Hardly sounds like the career a humanities student would pursue — or excel in.
But Pipkins, who initially was in the marketing field before a series of moves led him to become a venture capitalist, said he has succeeded in part because his humanities training at ASU allows him to do something most financial professionals can’t: Tell a story.
“So, I could go into a room with about 100 founders and venture capitalists, and I personally believe I could out-storytell them,” Pipkins said. “And what are you doing as a founder or venture capitalist? You’re making a pitch.
“That stuff comes second nature to me now. And that’s not second nature to a lot of these guys that are either Excel-based human beings or math-based human beings.”
Pipkins said that in his field, everyone has numbers and data. But when he’s making a pitch, it’s his ability to tell a story — his “magic power” — that is the hook to lure investors in. He also uses his storytelling ability to help companies that want an investment from Auteur.
“Most of the companies that I meet, by the time I’m done talking to them after 30 minutes, either the pitch was good and I’m like, ‘OK, cool, here’s how you can hone it,’ or it’s ‘maybe you should see the pitch in this way,’” he said. “Because I’m talking to them as if I was them trying to impress me.”

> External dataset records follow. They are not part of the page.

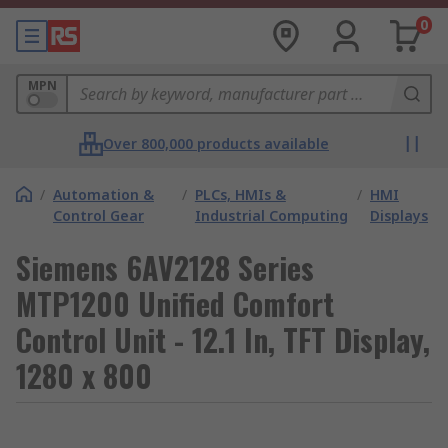
0
MPN
Over 800,000 products available
/
Automation &
/
PLCs, HMIs &
/
HMI
Control Gear
Industrial Computing
Displays
Siemens 6AV2128 Series
MTP1200 Unified Comfort
Control Unit - 12.1 In, TFT Display,
1280 x 800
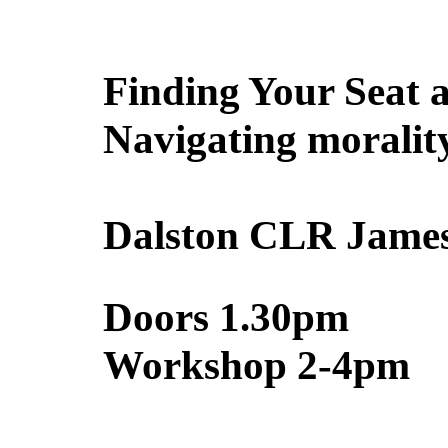
Finding Your Seat a
Navigating morality
Dalston CLR James
Doors 1.30pm
Workshop 2-4pm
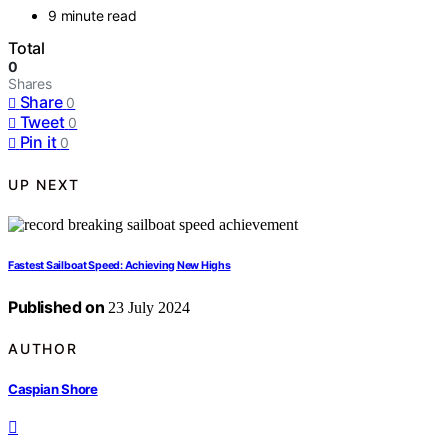
9 minute read
Total
0
Shares
Share
0
Tweet
0
Pin it
0
UP NEXT
Fastest Sailboat Speed: Achieving New Highs
Published on
23 July 2024
AUTHOR
Caspian Shore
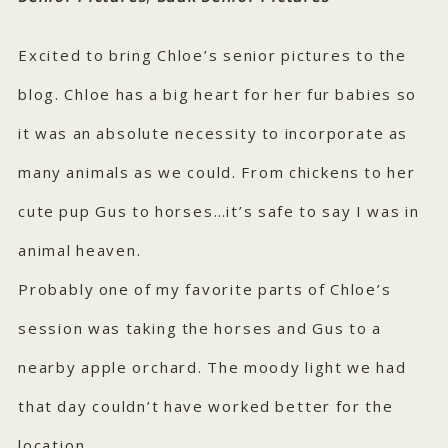
Excited to bring Chloe’s senior pictures to the
blog. Chloe has a big heart for her fur babies so
it was an absolute necessity to incorporate as
many animals as we could. From chickens to her
cute pup Gus to horses…it’s safe to say I was in
animal heaven.
Probably one of my favorite parts of Chloe’s
session was taking the horses and Gus to a
nearby apple orchard. The moody light we had
that day couldn’t have worked better for the
location.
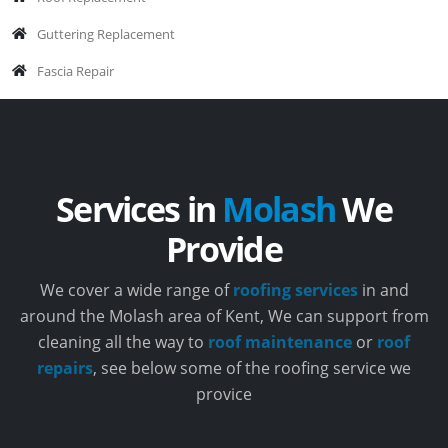
Guttering Replacement
Fascia Repair
Services in
Molash
We
Provide
We cover a wide range of
roofing services
in and
around the Molash area of Kent, We can support from
cleaning all the way to
roof maintenance
or
roof
repairs
, see below some of the roofing service we
provice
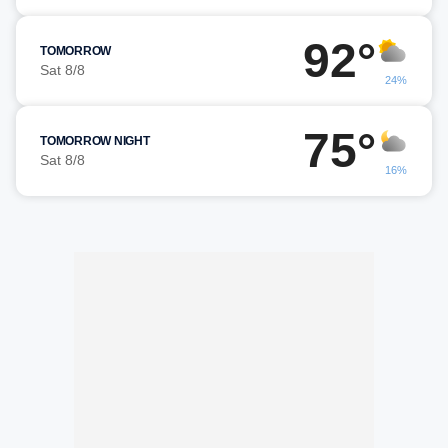
92°
TOMORROW
Sat 8/8
24%
75°
TOMORROW NIGHT
Sat 8/8
16%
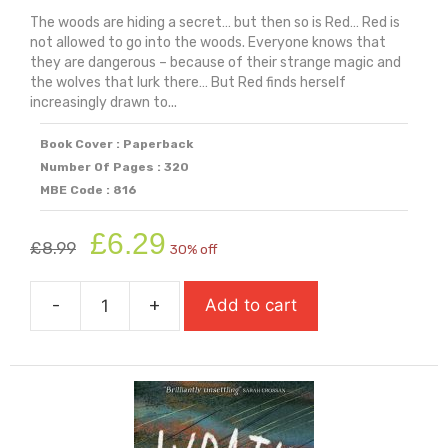
The woods are hiding a secret… but then so is Red… Red is
not allowed to go into the woods. Everyone knows that
they are dangerous – because of their strange magic and
the wolves that lurk there… But Red finds herself
increasingly drawn to...
Book Cover : Paperback
Number Of Pages : 320
MBE Code : 816
Original
Current
£
6.29
£
8.99
30% off
price
price
was:
is:
-
+
Add to cart
£8.99.
£6.29.
Wolf
Siren
(2026
Carnegie
Medal
Winner)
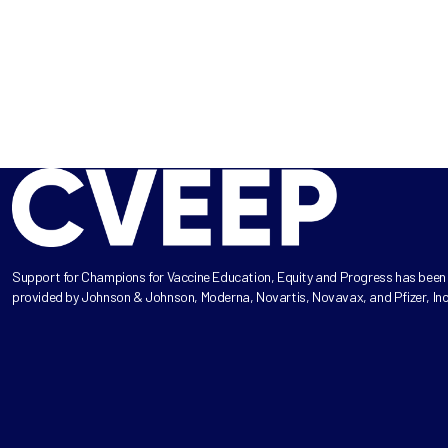
Support for Champions for Vaccine Education, Equity and Progress has been
provided by Johnson & Johnson, Moderna, Novartis, Novavax, and Pfizer, Inc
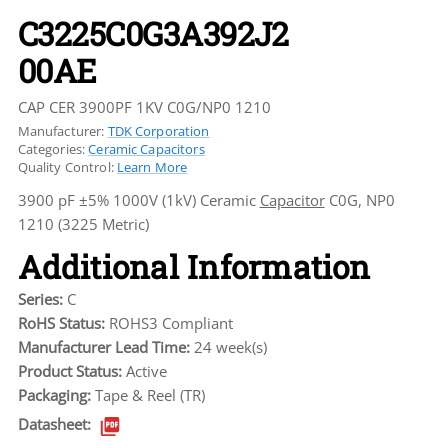
C3225C0G3A392J2
00AE
CAP CER 3900PF 1KV C0G/NP0 1210
Manufacturer:
TDK Corporation
Categories:
Ceramic Capacitors
Quality Control:
Learn More
3900 pF ±5% 1000V (1kV) Ceramic
Capacitor
C0G, NP0
1210 (3225 Metric)
Additional Information
Series:
C
RoHS Status:
ROHS3 Compliant
Manufacturer Lead Time:
24 week(s)
Product Status:
Active
Packaging:
Tape & Reel (TR)
Datasheet:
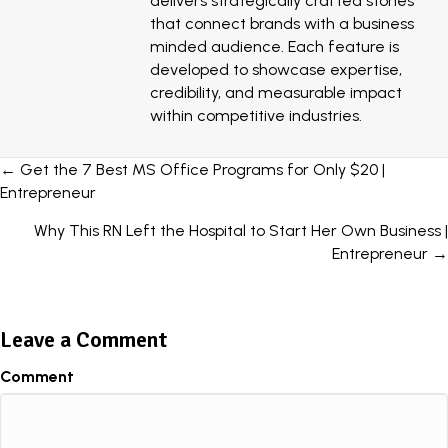
delivers strategically crafted stories
that connect brands with a business
minded audience. Each feature is
developed to showcase expertise,
credibility, and measurable impact
within competitive industries.
Posts
← Get the 7 Best MS Office Programs for Only $20 |
Entrepreneur
navigation
Why This RN Left the Hospital to Start Her Own Business |
Entrepreneur →
Leave a Comment
Comment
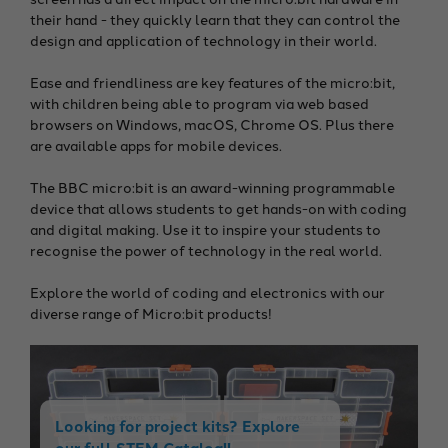
their hand - they quickly learn that they can control the
design and application of technology in their world.
Ease and friendliness are key features of the micro:bit,
with children being able to program via web based
browsers on Windows, macOS, Chrome OS. Plus there
are available apps for mobile devices.
The BBC micro:bit is an award-winning programmable
device that allows students to get hands-on with coding
and digital making. Use it to inspire your students to
recognise the power of technology in the real world.
Explore the world of coding and electronics with our
diverse range of Micro:bit products!
Looking for project kits? Explore
our full STEM Catalog!!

Pipkins said that without the humanities training he received at ASU, he would be a “different version of myself.”
“And that version usually gets siloed into like, ‘I’m more of a finance person, and because I’m a finance person, I’m more Excel-driven,’” he said. “And then I don’t know how to storytell. The way I look at the world would be more from a black-or-white perspective.
“But humanities forces you to look at everything gray, and it’s a gray world.”
If it wasn’t for his humanities work at ASU, Pipkins said, “I don’t think I could possibly be where I am at today. I would probably be some sort of finance bro in a mid-level position versus being my own person and very confident in going up against anyone who has a finance background.”